また不機嫌に黙り込む彼。楽しそうに笑う私が気に入らないみたい。舌打ちが聞こえた。同時にアルコールと葡萄の甘い香り。ああ、また勝手に私のワインを開けたのね。


「キラーみたいに紳士な人、素敵よね」

「なら俺じゃなくてキラーの所に行けよ」

「嫌よ。私が好きなのはキッドだもの」


また舌打ちが聞こえたけど、たぶん今のは照れ隠し。それよりも、瓶のままで飲むのは行儀が悪いと思うわ。視線を指輪から、少し大きめのワインラックに移す。そこには、ここ何日かで半分程になってしまった数種類のワイン。その横の小さな食器棚には、グラスがふたつだけ。席を立って、片方のグラスを取る。

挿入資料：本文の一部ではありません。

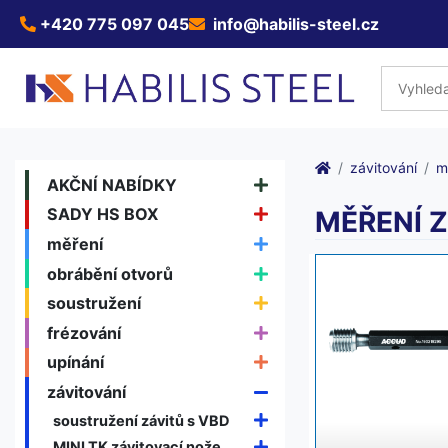
+420 775 097 045
info@habilis-steel.cz
závitování
m
AKČNÍ NABÍDKY
SADY HS BOX
MĚŘENÍ 
měření
obrábění otvorů
soustružení
frézování
upínání
závitování
soustružení závitů s VBD
MINI TK závitovací nože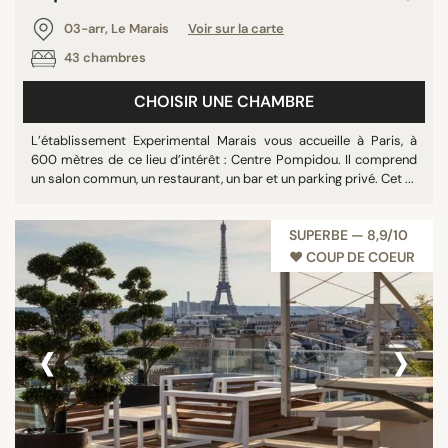
03-arr, Le Marais
Voir sur la carte
43 chambres
CHOISIR UNE CHAMBRE
L’établissement Experimental Marais vous accueille à Paris, à
600 mètres de ce lieu d’intérêt : Centre Pompidou. Il comprend
un salon commun, un restaurant, un bar et un parking privé. Cet ...
SUPERBE — 8,9/10
♥︎ COUP DE COEUR
‹
›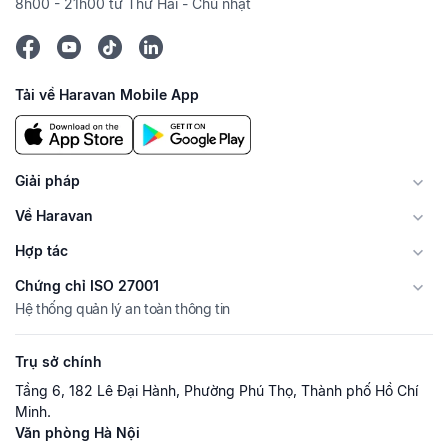
8h00 - 21h00 từ Thứ Hai - Chủ nhật
Tải về Haravan Mobile App
Giải pháp
Về Haravan
Hợp tác
Chứng chỉ ISO 27001
Hệ thống quản lý an toàn thông tin
Trụ sở chính
Tầng 6, 182 Lê Đại Hành, Phường Phú Thọ, Thành phố Hồ Chí
Minh.
Văn phòng Hà Nội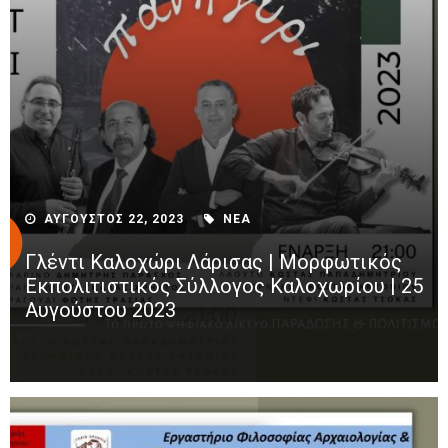
ΑΥΓΟΥΣΤΟΣ 22, 2023
ΝΕΑ
Γλέντι Καλοχώρι Λάρισας | Μορφωτικός
Εκπολιτιστικός Σύλλογος Καλοχωρίου | 25
Αυγούστου 2023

「とりあえず紳士は、断りを入れずにワインを開けたりしないわね」


持ってきたグラスを机の上にある足の横に置く。キッドは一瞥すらせずに、また瓶に口を付ける。そのワイン、売ってる島が限定されていて、なかなか手に入らないから少し楽しみにしてたのに。


「お前、サドが好きとか言ってたじゃねぇか」

「ちょっと、語弊があるわよ」


会話が噛み合ってないような気がするの、私だけかしら。確かにそんなような事を言った覚えはあるけど、それは確か、マゾに付き纏われるならサドに振り回された方がマシ。とかそんな話じゃなかったかしら。


「でもサドよりは紳士な方が好きかもしれない」

「……お前、少し黙ってろ」

「なによ、質問してきたのはそっちじゃない」

「黙れ」


言葉とは裏腹に、彼は瓶を持っていない方の手で、私を壊れ物を扱うように優しく引き寄せると、ゆっくりと唇を合わせた。仄かに香ったワインの様に上品な、彼のらしくない行動に思わず呟くと、彼はバツが悪そうな顔をした。やはりどんなに紳士な男より、私は彼が好きだ。